• [INSTRUCTIONS TO FOLLOW]
As the answer, set down the lines below from the one containing "Polityka Prywatności CEO (985, 1318)" through the one containing "Pracownia Kresek", exactly and inclusively, and no others.

• [SOURCE MATERIAL]
☆ ☆ ☆ ☆ ☆ ☆ ☆
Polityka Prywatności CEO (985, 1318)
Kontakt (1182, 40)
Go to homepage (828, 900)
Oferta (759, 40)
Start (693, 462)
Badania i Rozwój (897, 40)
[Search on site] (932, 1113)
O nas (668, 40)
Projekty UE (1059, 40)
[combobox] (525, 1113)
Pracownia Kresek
☆ ☆ ☆ ☆ ☆ ☆ ☆
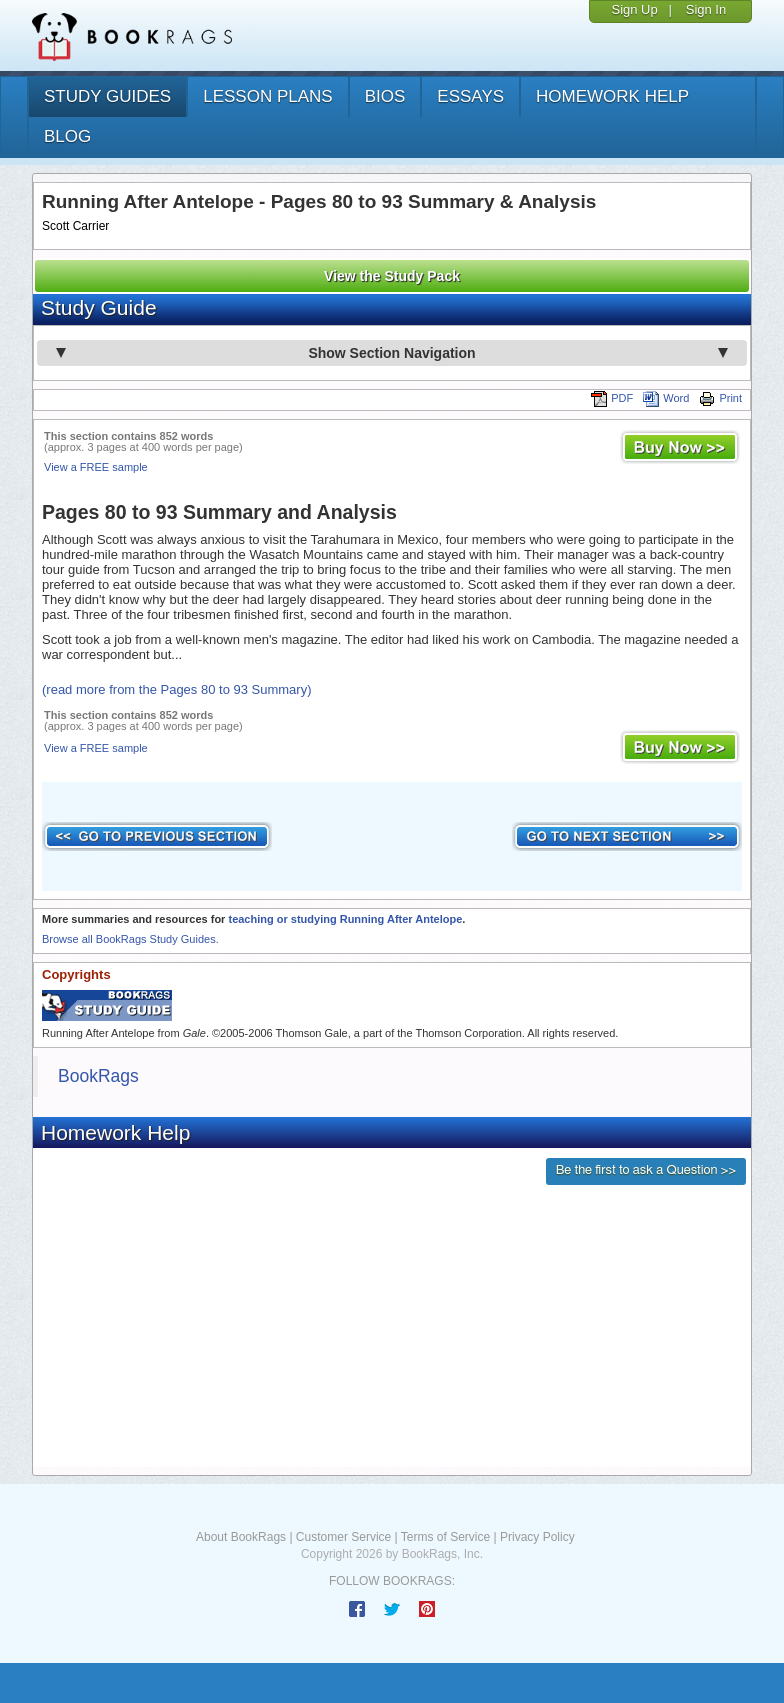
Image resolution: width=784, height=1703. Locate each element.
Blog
☆ ☆ ☆ ☆ ☆ ☆ ☆
• [TASK RESULT]
Polityka Prywatności CEO (985, 1318)
Kontakt (1182, 40)
Go to homepage (828, 900)
Oferta (759, 40)
Start (693, 462)
Badania i Rozwój (897, 40)
[Search on site] (932, 1113)
O nas (668, 40)
Projekty UE (1059, 40)
[combobox] (525, 1113)
Pracownia Kresek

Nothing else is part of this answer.